Expanding Performance Boundaries of Open-Source Multimodal Models with Model, Data, and Test-Time Scaling (2412.05271v3)

Published 6 Dec 2024 in cs.CV

Abstract: We introduce InternVL 2.5, an advanced multimodal LLM (MLLM) series that builds upon InternVL 2.0, maintaining its core model architecture while introducing significant enhancements in training and testing strategies as well as data quality. In this work, we delve into the relationship between model scaling and performance, systematically exploring the performance trends in vision encoders, LLMs, dataset sizes, and test-time configurations. Through extensive evaluations on a wide range of benchmarks, including multi-discipline reasoning, document understanding, multi-image / video understanding, real-world comprehension, multimodal hallucination detection, visual grounding, multilingual capabilities, and pure language processing, InternVL 2.5 exhibits competitive performance, rivaling leading commercial models such as GPT-4o and Claude-3.5-Sonnet. Notably, our model is the first open-source MLLMs to surpass 70% on the MMMU benchmark, achieving a 3.7-point improvement through Chain-of-Thought (CoT) reasoning and showcasing strong potential for test-time scaling. We hope this model contributes to the open-source community by setting new standards for developing and applying multimodal AI systems. HuggingFace demo see https://huggingface.co/spaces/OpenGVLab/InternVL

PDF HTML Abstract

Expanding Performance Boundaries of Open-Source Multimodal Models with Model, Data, and Test-Time Scaling

The paper explores the enhancements in the multimodal LLM (MLLM) series named InternVL 2.5, an extension of its foundational model, InternVL 2.0. The research highlights significant improvements in training methodologies, data quality, and test-time strategies. By retaining the core "ViT-MLP-LLM" architecture but optimizing various components, such as vision encoders and dataset scaling, InternVL 2.5 achieved notable advancements, particularly in its ability to bridge the performance gap with commercial closed-source models like GPT-4o and Claude-3.5-Sonnet.

Key Findings

Vision Encoders and Training Tokens: The investigation into the scaling of vision encoders reveals a substantial reduction in dependency on vast training data. For instance, the InternVL2.5-78B with a 6 billion parameter vision encoder achieved superior performance with only a tenth of the training tokens used by comparable models, such as Qwen2-VL-72B. This suggests a cost-efficient approach to scaling MLLMs while maintaining high performance.
Dataset Quality and Chain-of-Thought Reasoning: The upgrade to InternVL 2.5 involved not just increased dataset size but also a rigorous curation for data quality. This step led to marked improvements, particularly in Chain-of-Thought (CoT) reasoning tasks, underscoring the importance of data quality alongside scale.
Test-Time Scaling: The work demonstrates that test-time scaling is particularly advantageous for difficult multimodal question-answering tasks. Through this method, InternVL2.5-78B achieved a 70.1% score on the MMMU benchmark, illustrating the model's ability to integrate various performance-enhancing strategies effectively.

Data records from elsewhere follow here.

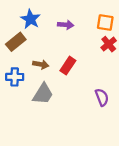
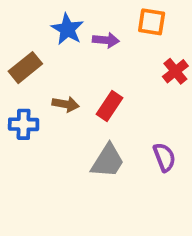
blue star: (30, 19) -> (67, 29), moved
orange square: (105, 23) -> (152, 22), moved
gray trapezoid: (43, 94) -> (108, 161), moved

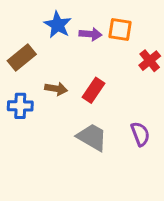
orange square: (152, 22) -> (120, 29), moved
gray trapezoid: (108, 161) -> (92, 137), turned -92

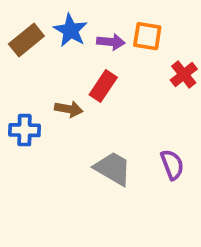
brown rectangle: (22, 58) -> (26, 40), moved
red rectangle: (94, 90) -> (103, 86), moved

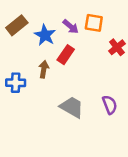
blue star: (71, 30) -> (45, 35), moved
purple arrow: (111, 42) -> (71, 27), turned 35
brown arrow: (69, 109) -> (44, 69), turned -91

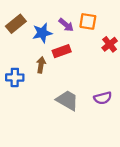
blue star: (45, 35) -> (42, 33), turned 30
red rectangle: (66, 55) -> (62, 51), turned 36
purple semicircle: (110, 105) -> (103, 98), turned 96

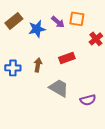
red rectangle: (62, 51) -> (67, 58), moved
brown arrow: (41, 65) -> (38, 65), moved
purple semicircle: (103, 98) -> (88, 100), moved

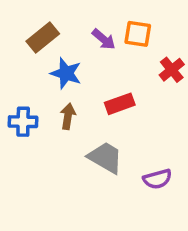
brown rectangle: (14, 21) -> (43, 37), moved
blue star: (37, 29) -> (66, 73), moved, turned 30

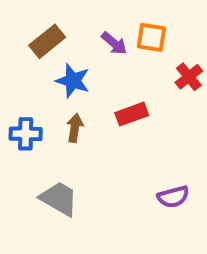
gray trapezoid: (105, 158) -> (59, 199), moved

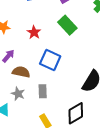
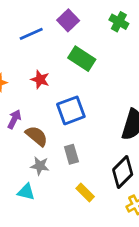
blue square: (50, 60) -> (71, 110), turned -30
brown semicircle: (21, 72) -> (37, 136), turned 42

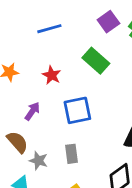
purple square: (68, 20) -> (108, 22), moved
purple arrow: (14, 119) -> (32, 111), moved
brown semicircle: (37, 136) -> (17, 142), moved

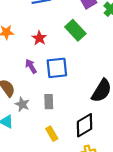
purple arrow: (32, 111) -> (31, 66), moved, turned -72

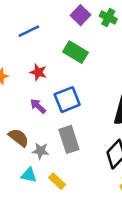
gray rectangle: (49, 102) -> (69, 139), size x1.5
yellow rectangle: (52, 134) -> (57, 181), moved

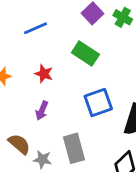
blue square: (67, 100) -> (98, 103), moved
purple arrow: (38, 106) -> (42, 111), turned -112

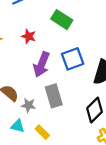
purple arrow: (42, 111) -> (42, 64), moved, size x1.6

Implications and Future Developments

The paper's findings indicate significant implications for the development of MLLMs, both open-source and proprietary. InternVL 2.5 sets a benchmark for multimodal tasks, making strides toward closing the gap with proprietary commercial models, thus contributing valuable insights and technologies to the open-source community.

Practically, the model's open-source nature facilitates transparency and accessibility, promoting further research and adaptation across different computational frameworks and applications. Theoretically, the research reaffirms the correlation between model scaling strategies, data quality, and performance metrics, offering a structured pathway for developing models with higher efficiency and performance in handling multimodal data.

The results suggest several pathways for future research. Continued optimization in data curation and exploration into even larger model architectures could push the boundaries further. Additionally, enhancing capabilities in multilinguistic and diverse real-world scenarios could broaden the applicability and reliability of MLLMs like InternVL 2.5. As the field evolves, these models may benefit from integration with emerging technologies or methodologies such as preference optimization or advanced feedback systems, to further refine their reasoning and contextual understanding capabilities.

The release of InternVL 2.5 to the open-source community is poised to serve as a robust tool for advancing multimodal AI systems, catalyzing both academic research and practical applications. As researchers harness the insights from this paper, future developments will likely explore new frontiers in scalable, efficient, and high-performing multimodal AI systems that can rival and perhaps one day surpass their commercial counterparts.